Medicaid expansion states have benefited substantially from a decrease in uncompensated care costs. A combination of insurance policyholders, hospitals and the government pay billions in uncompensated care costs each year for those without medical insurance who go to a hospital to receive treatment. The Assistant Secretary for Planning and Evaluation projected a 26 percent drop in uncompensated care costs in expansion states in 2014. Some hospitals have already reported lower uncompensated care costs.
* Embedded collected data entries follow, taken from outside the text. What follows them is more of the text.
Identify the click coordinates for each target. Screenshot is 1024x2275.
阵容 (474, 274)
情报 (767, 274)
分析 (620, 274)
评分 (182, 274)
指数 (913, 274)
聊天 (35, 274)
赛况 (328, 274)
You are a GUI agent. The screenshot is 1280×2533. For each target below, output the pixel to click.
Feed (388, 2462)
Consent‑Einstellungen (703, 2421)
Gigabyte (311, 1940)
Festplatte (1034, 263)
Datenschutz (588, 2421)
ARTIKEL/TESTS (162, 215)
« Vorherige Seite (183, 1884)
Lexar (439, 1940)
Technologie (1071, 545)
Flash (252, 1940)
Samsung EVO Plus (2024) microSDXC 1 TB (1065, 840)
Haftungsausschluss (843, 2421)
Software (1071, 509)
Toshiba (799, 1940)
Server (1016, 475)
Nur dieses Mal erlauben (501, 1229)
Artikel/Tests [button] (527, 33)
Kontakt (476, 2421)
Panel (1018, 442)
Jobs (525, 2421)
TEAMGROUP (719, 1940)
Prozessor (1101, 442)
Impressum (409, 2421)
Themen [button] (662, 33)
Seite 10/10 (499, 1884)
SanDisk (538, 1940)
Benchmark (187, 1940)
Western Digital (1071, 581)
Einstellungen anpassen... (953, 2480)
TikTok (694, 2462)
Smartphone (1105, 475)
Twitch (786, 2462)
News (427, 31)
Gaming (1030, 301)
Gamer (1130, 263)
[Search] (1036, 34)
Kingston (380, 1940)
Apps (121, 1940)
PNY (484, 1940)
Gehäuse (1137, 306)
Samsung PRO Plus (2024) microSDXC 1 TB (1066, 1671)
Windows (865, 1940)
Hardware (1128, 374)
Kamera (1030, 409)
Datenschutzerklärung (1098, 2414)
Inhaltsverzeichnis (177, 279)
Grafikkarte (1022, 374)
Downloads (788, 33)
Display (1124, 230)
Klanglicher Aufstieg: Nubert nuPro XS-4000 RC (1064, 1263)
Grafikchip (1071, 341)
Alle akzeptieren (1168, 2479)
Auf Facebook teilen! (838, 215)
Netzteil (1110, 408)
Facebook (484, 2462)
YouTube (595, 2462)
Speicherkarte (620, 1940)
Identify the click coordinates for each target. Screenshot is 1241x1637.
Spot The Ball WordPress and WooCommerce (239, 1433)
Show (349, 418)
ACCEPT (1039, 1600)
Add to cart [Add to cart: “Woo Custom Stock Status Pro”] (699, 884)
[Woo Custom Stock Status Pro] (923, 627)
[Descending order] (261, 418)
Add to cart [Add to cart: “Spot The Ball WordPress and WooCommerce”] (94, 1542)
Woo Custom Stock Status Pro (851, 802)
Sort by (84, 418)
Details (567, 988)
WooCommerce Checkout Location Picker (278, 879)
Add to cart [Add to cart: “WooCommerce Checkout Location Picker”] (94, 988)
Arkansas saw a 56.4 percent drop in uncompensated care losses during the first six months of its version of Medicaid expansion. In the first six months of 2014, uncompensated care cases in Iowa went down 18.5 percent. Uncompensated care costs in Colorado decreased by 36 percent comparing costs in Q1 2014 to Q1 2013. And in New Jersey, uncompensated care cases have decreased by 43 percent. As a result, hospitals and other healthcare providers will generate tens of millions in savings that will benefit state budgets.

California estimates that it will save approximately $1.4 billion in general funds related to healthcare programs over FY 2014-2015. Next year, New Jersey will cut $74 million in old uncompensated care obligations and put that towards Medicaid physician reimbursement and graduate medical education. Other states anticipate similar savings and are considering where best to reallocate those funds for next year.

More Medicaid coverage means more revenue for insurers and healthcare providers which means more tax revenue for state governments. In 2015, tax revenue from insurance companies increased by $26 million in Michigan, $29.7 million in Arkansas, $33.9 million in Washington, and $30 million in New Mexico.
In 2016, when state legislatures are back in session and lawmakers consider where to direct limited funds for healthcare, the question won’t be: How can states afford to expand Medicaid, rather, how can they afford not to?